CSUN HelpLine Training Director Ali West said calls received range from individuals being lonely, abused, raped, battling with sexual issues or suicidal.
Volunteers are trained to help individuals in a crisis and find solutions, whether it is depression, loneliness, anxiety or confusion of any sort.
“You’d be surprised how many people are going through intense things and feel uncomfortable talking to people close to them,” said Bernice Contreras, 23, CSUN alumna and HelpLine volunteer. “Having a helpline gives them the opportunity to anonymously talk about their lives.”
Bloom said the Helpline generally receives a consistent flow of calls, especially during stressful times like finals and holidays when people might be feeling depressed.
Senior Chrishaun Bradford, 21, a psychology major and HelpLine volunteer, said it is extremely vital to have a helpline on campus because it allows individuals the opportunity to help themselves get through recurring illnesses.
“Our callers are being heard, and in extreme cases led to safety, which is most important,” Bradford said.

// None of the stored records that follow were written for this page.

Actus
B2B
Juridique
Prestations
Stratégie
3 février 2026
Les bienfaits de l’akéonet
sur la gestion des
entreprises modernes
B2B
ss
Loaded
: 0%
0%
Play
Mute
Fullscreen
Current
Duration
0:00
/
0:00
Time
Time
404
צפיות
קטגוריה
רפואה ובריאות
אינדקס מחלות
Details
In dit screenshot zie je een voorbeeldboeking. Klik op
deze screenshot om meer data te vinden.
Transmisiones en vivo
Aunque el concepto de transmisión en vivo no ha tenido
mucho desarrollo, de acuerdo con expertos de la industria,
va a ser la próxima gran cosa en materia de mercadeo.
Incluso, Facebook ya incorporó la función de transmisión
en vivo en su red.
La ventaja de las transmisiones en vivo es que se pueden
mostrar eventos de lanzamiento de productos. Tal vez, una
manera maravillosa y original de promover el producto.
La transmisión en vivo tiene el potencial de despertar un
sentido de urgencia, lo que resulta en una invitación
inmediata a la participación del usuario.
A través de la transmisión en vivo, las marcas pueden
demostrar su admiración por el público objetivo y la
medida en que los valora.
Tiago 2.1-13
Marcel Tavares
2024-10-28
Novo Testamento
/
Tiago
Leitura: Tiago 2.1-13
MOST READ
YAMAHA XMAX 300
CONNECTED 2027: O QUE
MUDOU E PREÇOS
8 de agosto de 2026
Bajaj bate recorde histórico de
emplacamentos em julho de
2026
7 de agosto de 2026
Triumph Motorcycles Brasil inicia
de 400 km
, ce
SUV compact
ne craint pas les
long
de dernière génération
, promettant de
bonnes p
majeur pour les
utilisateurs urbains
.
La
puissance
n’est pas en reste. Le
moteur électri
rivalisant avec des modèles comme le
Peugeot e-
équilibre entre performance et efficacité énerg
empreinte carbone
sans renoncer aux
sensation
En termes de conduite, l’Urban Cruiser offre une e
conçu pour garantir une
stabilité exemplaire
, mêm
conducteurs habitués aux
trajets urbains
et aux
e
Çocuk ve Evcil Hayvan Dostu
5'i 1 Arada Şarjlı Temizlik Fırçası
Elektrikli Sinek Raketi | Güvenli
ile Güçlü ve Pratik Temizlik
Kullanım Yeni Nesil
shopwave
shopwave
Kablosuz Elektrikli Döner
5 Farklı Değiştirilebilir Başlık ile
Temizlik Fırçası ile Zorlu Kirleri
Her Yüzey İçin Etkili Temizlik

Tina Maskan, 25, a senior psychology major and HelpLine volunteer, said there is a need for the HelpLine because it allows students to gain experience and develop communication skills.
“Shockingly a lot of people are isolated throughout their lives and it’s good to talk to people and vent,” she added.
Volunteers do not receive monetary compensation and do not need any prior experience.
Bloom said Associated Students provide funding for the HelpLine in basic budgetary categories, including phone lines, supplies, publicity and general training.
There is a 10-week training course volunteers must undergo to ensure they are well prepared to listen to and motivate individuals in a crisis to take control of their life.
“We break trainers and trainees in groups and they do mock role plays that last from three to five minutes,” West said. “There are two rounds of example calls and trainers give trainees feedback.”
Training lasts as long as needed but trainers aim to finish in four hours every Thursday starting at 7 p.m.
Once training is completed, all volunteers have a nine-hour a month commitment for one year.
Members of the HelpLine create a positive environment in the call center.
“The atmosphere is a bunch of people that are warm, sympathetic, caring and sincerely want to help people,” West said. “Everyone comes from different areas of life wanting to share stories.”
“I wanted to volunteer because I have a passion for valuing the emotional and physical needs and capabilities of human beings,” Bradford said. “Rather than judging a book by its cover, I enjoy reading every page front to back.”